Support for 16-bit floating-point values in WGSL
In WGSL, the f16
type is the set of 16-bit floating-point values of the IEEE-754 binary16 (half precision) format. It means that it uses 16 bits to represent a floating-point number, as opposed to 32 bits for conventional single-precision floating-point (f32
). This smaller size can lead to significant performance improvements, especially when processing large amounts of data.
For comparison, on an Apple M1 Pro device, the f16
implementation of Llama2 7B models used in the WebLLM chat demo is significantly faster than the f32
implementation, with a 28% improvement in prefill speed and a 41% improvement in decoding speed as shown in the following screenshots.
Not all GPUs support 16-bit floating-point values. When the "shader-f16"
feature is available in a GPUAdapter
, you can now request a GPUDevice
with this feature and create a WGSL shader module that takes advantage of the half-precision floating-point type f16
. This type is valid to use in the WGSL shader module only if you enable the f16
WGSL extension with enable f16;
. Otherwise, createShaderModule() will generate a validation error. See the following minimal example and issue dawn:1510.
const adapter = await navigator.gpu.requestAdapter();
if (!adapter.features.has("shader-f16")) {
throw new Error("16-bit floating-point value support is not available");
}
// Explicitly request 16-bit floating-point value support.
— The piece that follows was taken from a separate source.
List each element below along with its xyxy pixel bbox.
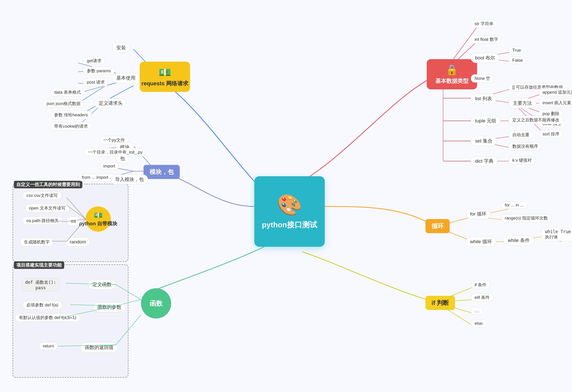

const device = await adapter.requestDevice({
requiredFeatures: ["shader-f16"],
});
const code = `
enable f16;
@compute @workgroup_size(1)
fn main() {
const c : vec3h = vec3<f16>(1.0h, 2.0h, 3.0h);
}
`;
const shaderModule = device.createShaderModule({ code });
// Create a compute pipeline with this shader module
// and run the shader on the GPU...
It's possible to support both f16
and f32
types in the WGSL shader module code with an alias
depending on the "shader-f16"
feature support as shown in the following snippet.
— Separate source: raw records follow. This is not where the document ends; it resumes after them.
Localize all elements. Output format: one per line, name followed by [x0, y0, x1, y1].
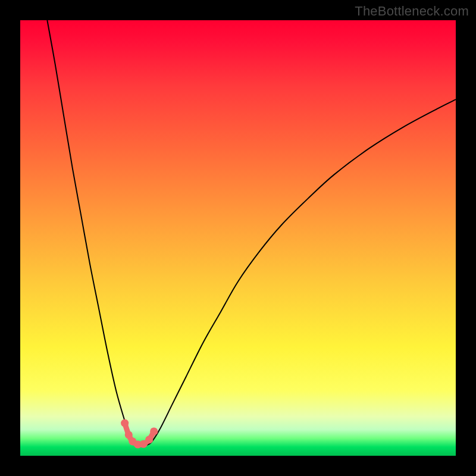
optimal-marker	[150, 427, 158, 435]
optimal-marker	[125, 431, 133, 439]
optimal-range-markers	[121, 419, 158, 449]
optimal-marker	[121, 419, 129, 427]
optimal-marker	[145, 436, 153, 443]
bottleneck-curve	[47, 20, 456, 446]
watermark-text: TheBottleneck.com	[355, 4, 469, 19]
chart-plot-area	[20, 20, 456, 456]
chart-svg	[20, 20, 456, 456]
const adapter = await navigator.gpu.requestAdapter();
const hasShaderF16 = adapter.features.has("shader-f16");
const device = await adapter.requestDevice({
requiredFeatures: hasShaderF16 ? ["shader-f16"] : [],
});
const header = hasShaderF16
? `enable f16;
alias min16float = f16;`
: `alias min16float = f32;`;
const code = `
${header}
@compute @workgroup_size(1)
fn main() {
const c = vec3<min16float>(1.0, 2.0, 3.0);
}
`;
Push the limits
The maximum number of bytes necessary to hold one sample (pixel or subpixel) of render pipeline output data, across all color attachments, is 32 bytes by default. It is now possible to request up to 64 by using the maxColorAttachmentBytesPerSample
limit. See the following example and issue dawn:2036.
const adapter = await navigator.gpu.requestAdapter();
if (adapter.limits.maxColorAttachmentBytesPerSample < 64) {
// When the desired limit isn't supported, take action to either fall back to
// a code path that does not require the higher limit or notify the user that
// their device does not meet minimum requirements.
}
// Request highest limit of max color attachments bytes per sample.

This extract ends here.